= EXERCISE INSTRUCTIONS =
Reproduce, character for character, the lines below from the first through the one with "Social) a las personas que padezcan una". Leave pictures out.

━━━

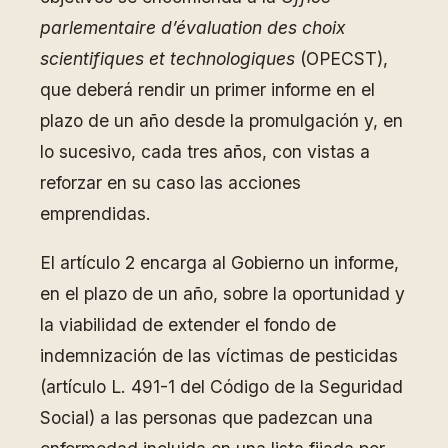
parlementaire d’évaluation des choix
scientifiques et technologiques
(OPECST),
que deberá rendir un primer informe en el
plazo de un año desde la promulgación y, en
lo sucesivo, cada tres años, con vistas a
reforzar en su caso las acciones
emprendidas.
El artículo 2 encarga al Gobierno un informe,
en el plazo de un año, sobre la oportunidad y
la viabilidad de extender el fondo de
indemnización de las víctimas de pesticidas
(artículo L. 491-1 del Código de la Seguridad
Social) a las personas que padezcan una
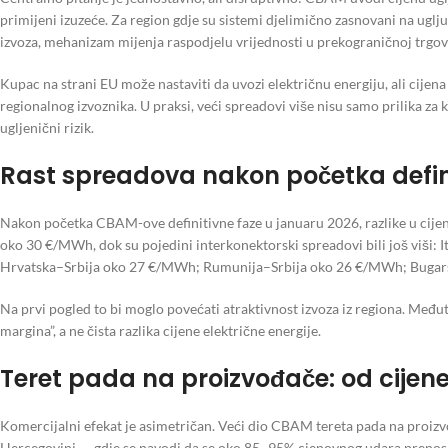
primijeni izuzeće. Za region gdje su sistemi djelimično zasnovani na uglj
izvoza, mehanizam mijenja raspodjelu vrijednosti u prekograničnoj trgov
Kupac na strani EU može nastaviti da uvozi električnu energiju, ali cijen
regionalnog izvoznika. U praksi, veći spreadovi više nisu samo prilika za 
ugljenični rizik.
Rast spreadova nakon početka defin
Nakon početka CBAM-ove definitivne faze u januaru 2026, razlike u cije
oko 30 €/MWh, dok su pojedini interkonektorski spreadovi bili još viš
Hrvatska–Srbija oko 27 €/MWh; Rumunija–Srbija oko 26 €/MWh; Bugar
Na prvi pogled to bi moglo povećati atraktivnost izvoza iz regiona. Me
margina”, a ne čista razlika cijene električne energije.
Teret pada na proizvođače: od cijen
Komercijalni efekat je asimetričan. Veći dio CBAM tereta pada na proizv
Hercegovini — gdje se navodi da se oko 85–95% cjenovnog udara prenosi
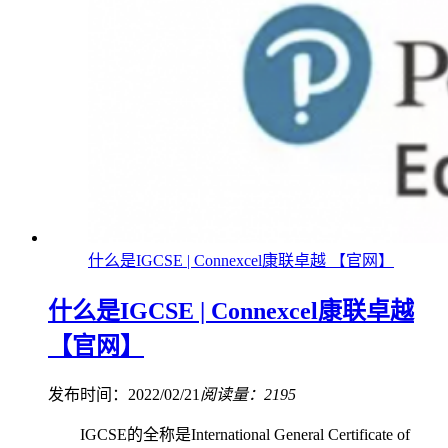
什么是IGCSE | Connexcel康联卓越 【官网】
什么是IGCSE | Connexcel康联卓越
【官网】
发布时间：2022/02/21
阅读量：2195
IGCSE的全称是International General Certificate of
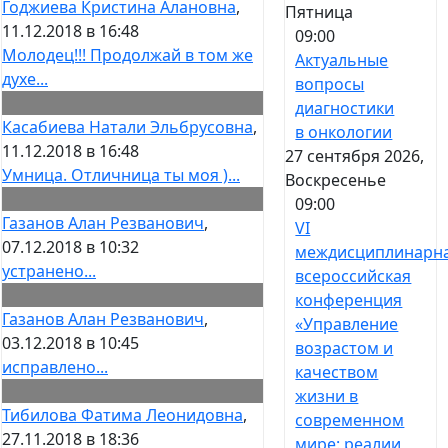
Годжиева Кристина Алановна
,
Пятница
11.12.2018 в 16:48
09:00
Молодец!!! Продолжай в том же
Актуальные
духе...
вопросы
диагностики
Касабиева Натали Эльбрусовна
,
в онкологии
11.12.2018 в 16:48
27 сентября 2026,
Умница. Отличница ты моя )...
Воскресенье
09:00
Газанов Алан Резванович
,
VI
07.12.2018 в 10:32
междисциплинарн
устранено...
всероссийская
конференция
Газанов Алан Резванович
,
«Управление
03.12.2018 в 10:45
возрастом и
исправлено...
качеством
жизни в
Тибилова Фатима Леонидовна
,
современном
27.11.2018 в 18:36
мире: реалии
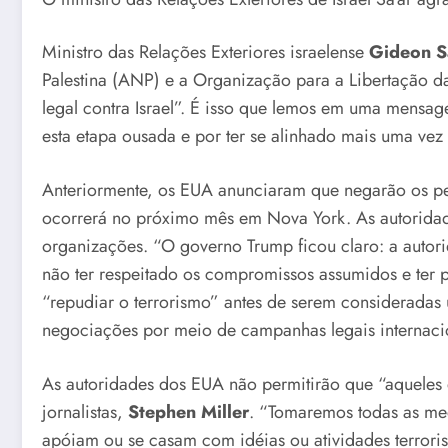
Ministro das Relações Exteriores israelense
Gideon S
Palestina (ANP) e a Organização para a Libertação da
legal contra Israel”. É isso que lemos em uma mensa
esta etapa ousada e por ter se alinhado mais uma vez 
Anteriormente, os EUA anunciaram que negarão os pe
ocorrerá no próximo mês em Nova York. As autoridade
organizações. “O governo Trump ficou claro: a autori
não ter respeitado os compromissos assumidos e ter 
“repudiar o terrorismo” antes de serem consideradas
negociações por meio de campanhas legais internacion
As autoridades dos EUA não permitirão que “aqueles 
jornalistas,
Stephen Miller
. “Tomaremos todas as med
apóiam ou se casam com idéias ou atividades terrorista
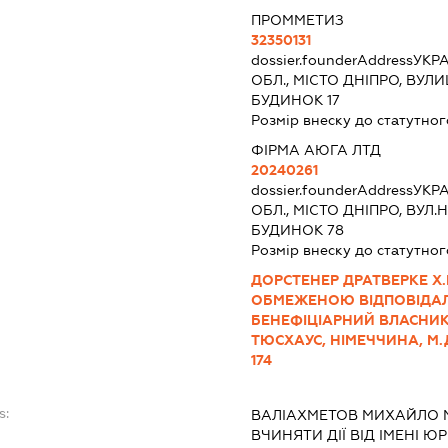
ПРОММЕТИЗ
32350131
dossier.founderAddress
УКРА
ОБЛ., МІСТО ДНІПРО, ВУ
БУДИНОК 17
Розмір внеску до статутног
ФІРМА АЮГА ЛТД
20240261
dossier.founderAddress
УКРА
ОБЛ., МІСТО ДНІПРО, ВУ
БУДИНОК 78
Розмір внеску до статутног
ДОРСТЕНЕР ДРАТВЕРКЕ Х.
ОБМЕЖЕНОЮ ВІДПОВІДАЛ
БЕНЕФІЦІАРНИЙ ВЛАСНИК 
ТЮСХАУС, НІМЕЧЧИНА, М.
174
s:
ВАЛІАХМЕТОВ МИХАЙЛО
ВЧИНЯТИ ДІЇ ВІД ІМЕНІ Ю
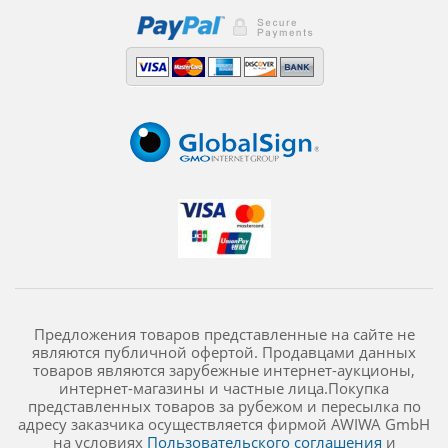
Предложения товаров представленные на сайте не
являются публичной офертой. Продавцами данных
товаров являются зарубежные интернет-аукционы,
интернет-магазины и частные лица.Покупка
представленных товаров за рубежом и пересылка по
адресу заказчика осуществляется фирмой AWIWA GmbH
на условиях
Пользовательского соглашения
и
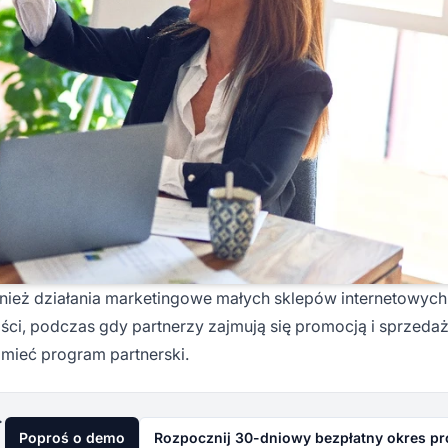
nież działania marketingowe małych sklepów internetowych
ści, podczas gdy partnerzy zajmują się promocją i sprzedaż
 mieć program partnerski.
już dziś
Poproś o demo
Rozpocznij 30-dniowy bezpłatny okres p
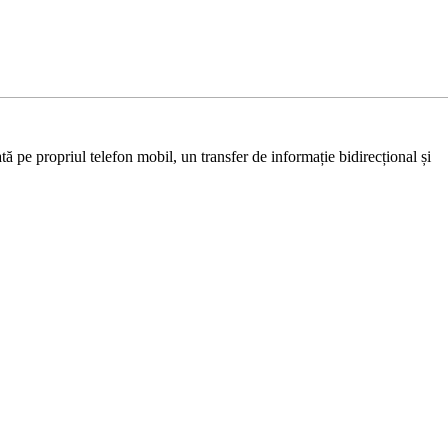
ă pe propriul telefon mobil, un transfer de informație bidirecțional și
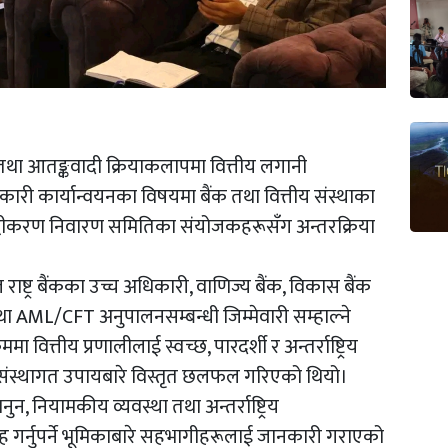
करण तथा आतङ्कवादी क्रियाकलापमा वित्तीय लगानी
ारी कार्यान्वयनका विषयमा बैंक तथा वित्तीय संस्थाका
शुद्धीकरण निवारण समितिका संयोजकहरूसँग अन्तरक्रिया
ाष्ट्र बैंकका उच्च अधिकारी, वाणिज्य बैंक, विकास बैंक
था AML/CFT अनुपालनसम्बन्धी जिम्मेवारी सम्हाल्ने
ित्तीय प्रणालीलाई स्वच्छ, पारदर्शी र अन्तर्राष्ट्रिय
ंस्थागत उपायबारे विस्तृत छलफल गरिएको थियो।
ानुन, नियामकीय व्यवस्था तथा अन्तर्राष्ट्रिय
र्वाह गर्नुपर्ने भूमिकाबारे सहभागीहरूलाई जानकारी गराएको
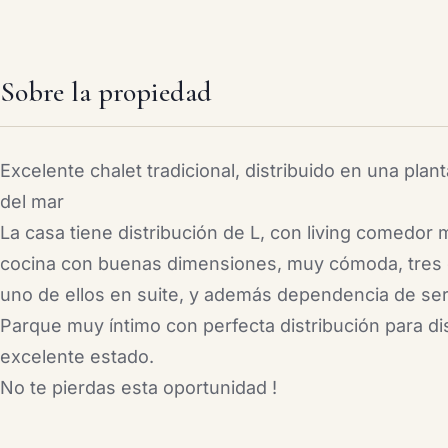
Sobre la propiedad
Excelente chalet tradicional, distribuido en una plan
del mar
La casa tiene distribución de L, con living comedor 
cocina con buenas dimensiones, muy cómoda, tres 
uno de ellos en suite, y además dependencia de ser
Parque muy íntimo con perfecta distribución para di
excelente estado.
No te pierdas esta oportunidad !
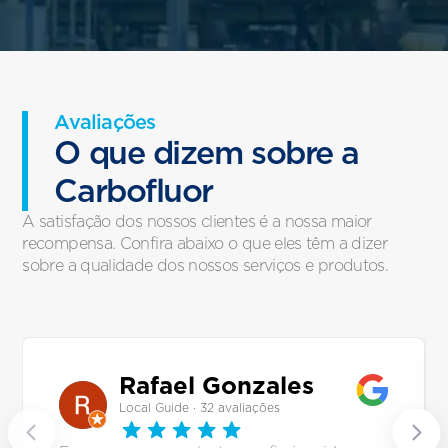
Avaliações
O que dizem sobre a
Carbofluor
A satisfação dos nossos clientes é a nossa maior
recompensa. Confira abaixo o que eles têm a dizer
sobre a qualidade dos nossos serviços e produtos.
Rafael Gonzales
Local Guide · 32 avaliações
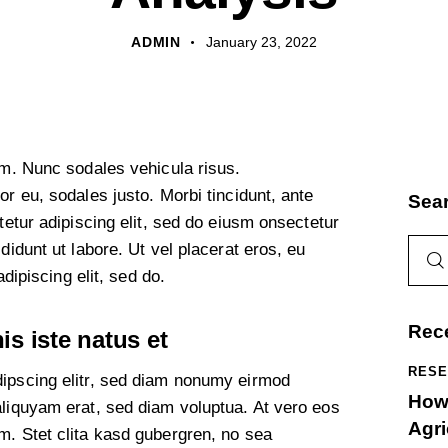
ADMIN
January 23, 2022
um. Nunc sodales vehicula risus.
or eu, sodales justo. Morbi tincidunt, ante
Sea
tetur adipiscing elit, sed do eiusm onsectetur
didunt ut labore. Ut vel placerat eros, eu
adipiscing elit, sed do.
Rec
s iste natus et
RESE
dipscing elitr, sed diam nonumy eirmod
How 
aliquyam erat, sed diam voluptua. At vero eos
Agri
m. Stet clita kasd gubergren, no sea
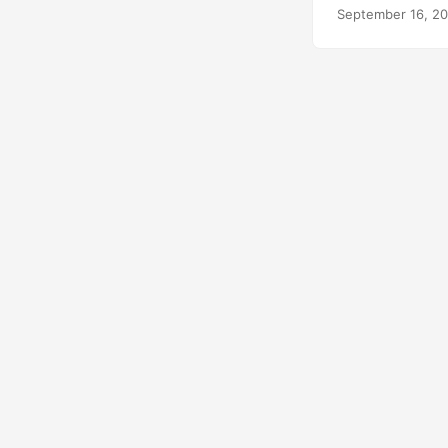
vous pouvez faci
September 16, 2
la recherche, la 
pour convertir d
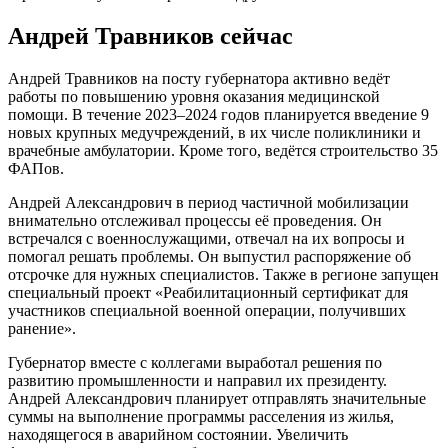
Андрей Травников сейчас
Андрей Травников на посту губернатора активно ведёт
работы по повышению уровня оказания медицинской
помощи. В течение 2023–2024 годов планируется введение 9
новых крупных медучреждений, в их числе поликлиники и
врачебные амбулатории. Кроме того, ведётся строительство 35
ФАПов.
Андрей Александрович в период частичной мобилизации
внимательно отслеживал процессы её проведения. Он
встречался с военнослужащими, отвечал на их вопросы и
помогал решать проблемы. Он выпустил распоряжение об
отсрочке для нужных специалистов. Также в регионе запущен
специальный проект «Реабилитационный сертификат для
участников специальной военной операции, получивших
ранение».
Губернатор вместе с коллегами выработал решения по
развитию промышленности и направил их президенту.
Андрей Александрович планирует отправлять значительные
суммы на выполнение программы расселения из жилья,
находящегося в аварийном состоянии. Увеличить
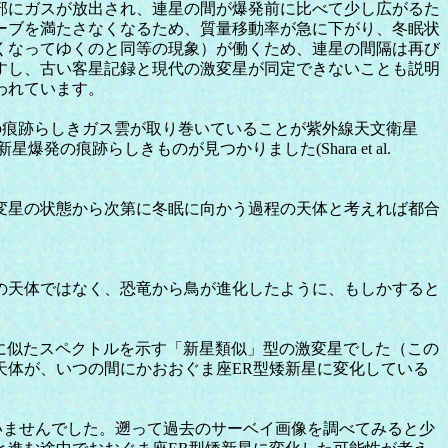
部にガスが放出され、連星の間が爆発前に比べて少し広がるた
ーブを満たさなくなるため、質量移動率が急に下がり、冬眠状
くなってゆくのと同等の現象）が働くため、連星の間隔は再び
すし、古い客星記録と現代の激変星が同定できないことも説明
われています。
痕跡らしきガス雲が取り巻いていることが紫外線天文衛星
新星爆発の痕跡らしきものが見つかりました(Shara et al.
変星の状態から次第に冬眠に向かう過程の天体と考えれば都合
の天体ではなく、恐竜から鳥が進化したように、もしかすると
星に似たスペクトルを示す「新星類似」型の激変星でした（この
天体が、いつの間にかおおぐま座ER型矮新星に変化している
れていませんでした。遡って過去のサーベイ画像を調べてみると少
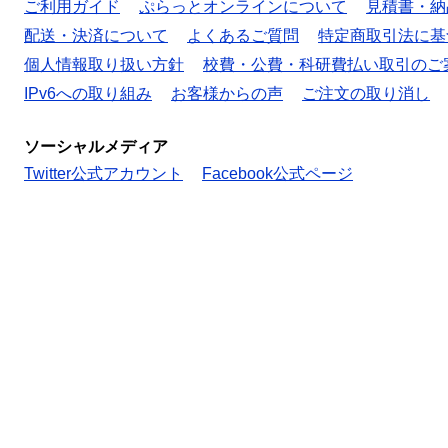
ご利用ガイド
ぷらっとオンラインについて
見積書・納
配送・決済について
よくあるご質問
特定商取引法に基
個人情報取り扱い方針
校費・公費・科研費払い取引のご
IPv6への取り組み
お客様からの声
ご注文の取り消し
ソーシャルメディア
Twitter公式アカウント
Facebook公式ページ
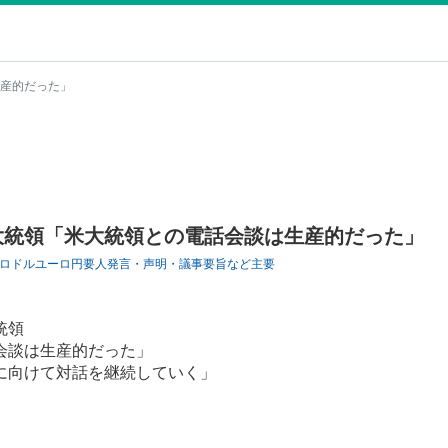
産的だった」
大統領「米大統領との電話会談は生産的だった」
ロドル
ユーロ円
要人発言・声明・議事要旨など
主要
統領
会談は生産的だった」
に向けて対話を継続していく」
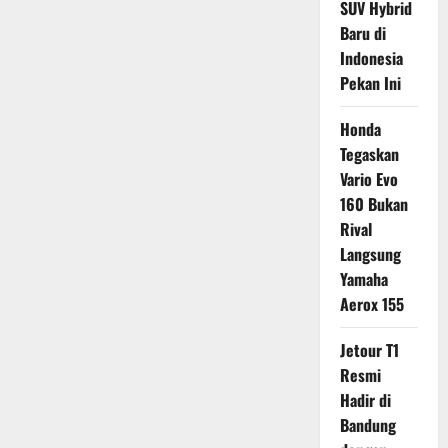
SUV Hybrid
Baru di
Indonesia
Pekan Ini
Honda
Tegaskan
Vario Evo
160 Bukan
Rival
Langsung
Yamaha
Aerox 155
Jetour T1
Resmi
Hadir di
Bandung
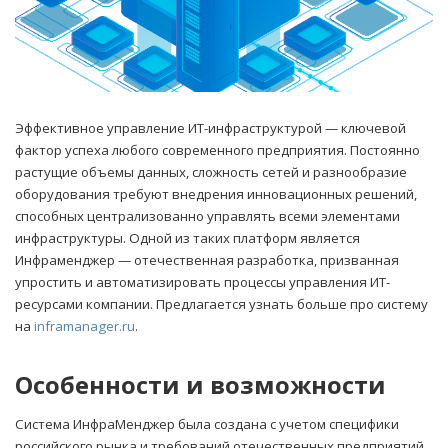
Эффективное управление ИТ-инфраструктурой — ключевой
фактор успеха любого современного предприятия. Постоянно
растущие объемы данных, сложность сетей и разнообразие
оборудования требуют внедрения инновационных решений,
способных централизованно управлять всеми элементами
инфраструктуры.
Одной из таких платформ является
Инфраменджер — отечественная разработка, призванная
упростить и автоматизировать процессы управления ИТ-
ресурсами компании. Предлагается узнать больше про систему
на
inframanager.ru
.
Особенности и возможности
Система ИнфраМенджер была создана с учетом специфики
российского рынка и требований отечественных предприятий.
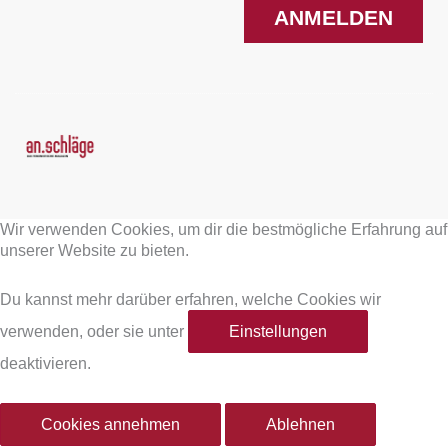
ANMELDEN
F
I
a
n
Wir verwenden Cookies, um dir die bestmögliche Erfahrung auf
c
s
unserer Website zu bieten.
e
t
Du kannst mehr darüber erfahren, welche Cookies wir
verwenden, oder sie unter
Einstellungen
b
a
deaktivieren.
o
g
Cookies annehmen
Ablehnen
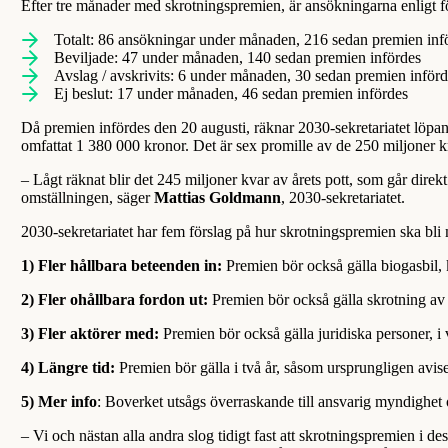
Efter tre månader med skrotningspremien, är ansökningarna enligt f
Totalt: 86 ansökningar under månaden, 216 sedan premien inf
Beviljade: 47 under månaden, 140 sedan premien infördes
Avslag / avskrivits: 6 under månaden, 30 sedan premien inför
Ej beslut: 17 under månaden, 46 sedan premien infördes
Då premien infördes den 20 augusti, räknar 2030-sekretariatet löpa
omfattat 1 380 000 kronor. Det är sex promille av de 250 miljoner k
– Lågt räknat blir det 245 miljoner kvar av årets pott, som går direkt
omställningen, säger
Mattias Goldmann
, 2030-sekretariatet.
2030-sekretariatet har fem förslag på hur skrotningspremien ska bli 
1) Fler hållbara beteenden in:
Premien bör också gälla biogasbil, k
2) Fler ohållbara fordon ut:
Premien bör också gälla skrotning av l
3) Fler aktörer med:
Premien bör också gälla juridiska personer, i 
4) Längre tid:
Premien bör gälla i två år, såsom ursprungligen aviser
5) Mer info
: Boverket utsågs överraskande till ansvarig myndighet o
– Vi och nästan alla andra slog tidigt fast att skrotningspremien i d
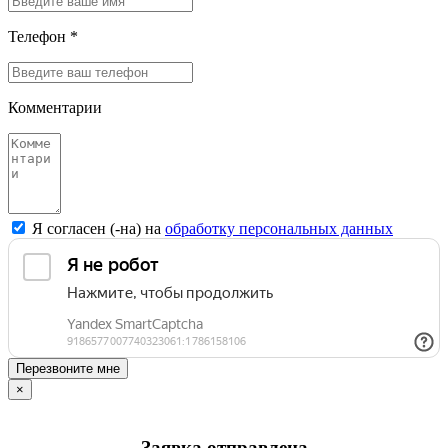
Телефон *
Комментарии
Я согласен (-на) на
обработку персональных данных
Перезвоните мне
×
Заявка отправлена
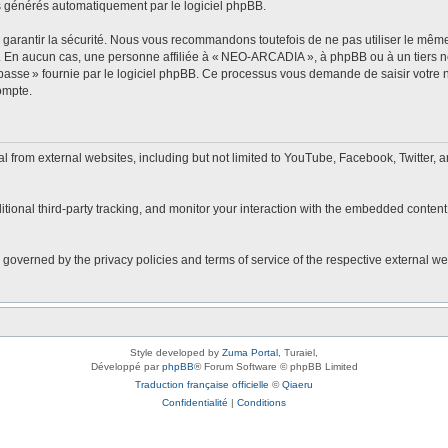
s générés automatiquement par le logiciel phpBB.
arantir la sécurité. Nous vous recommandons toutefois de ne pas utiliser le même 
r. En aucun cas, une personne affiliée à « NEO-ARCADIA », à phpBB ou à un tiers 
 passe » fournie par le logiciel phpBB. Ce processus vous demande de saisir votre no
ompte.
rom external websites, including but not limited to YouTube, Facebook, Twitter, a
onal third-party tracking, and monitor your interaction with the embedded content,
 governed by the privacy policies and terms of service of the respective external w
Style developed by
Zuma Portal
, Turaiel,
Développé par
phpBB
® Forum Software © phpBB Limited
Traduction française officielle
©
Qiaeru
Confidentialité
|
Conditions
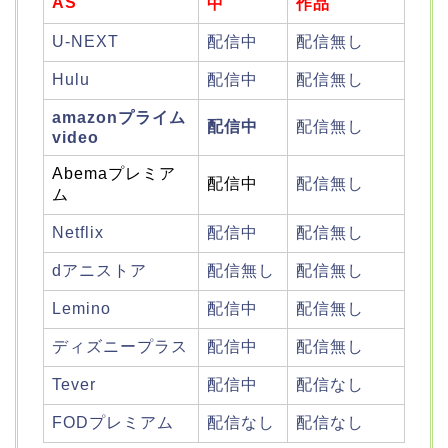
AS
中
作品
U-NEXT
配信中
配信無し
Hulu
配信中
配信無し
amazonプライム
配信中
配信無し
video
Abemaプレミア
配信中
配信無し
ム
Netflix
配信中
配信無し
dアニストア
配信無し
配信無し
Lemino
配信中
配信無し
ディズニープラス
配信中
配信無し
Tever
配信中
配信なし
FODプレミアム
配信なし
配信なし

━━━

= YOUR SOLUTION =
parlementaire d’évaluation des choix
scientifiques et technologiques
(OPECST),
que deberá rendir un primer informe en el
plazo de un año desde la promulgación y, en
lo sucesivo, cada tres años, con vistas a
reforzar en su caso las acciones
emprendidas.
El artículo 2 encarga al Gobierno un informe,
en el plazo de un año, sobre la oportunidad y
la viabilidad de extender el fondo de
indemnización de las víctimas de pesticidas
(artículo L. 491-1 del Código de la Seguridad
Social) a las personas que padezcan una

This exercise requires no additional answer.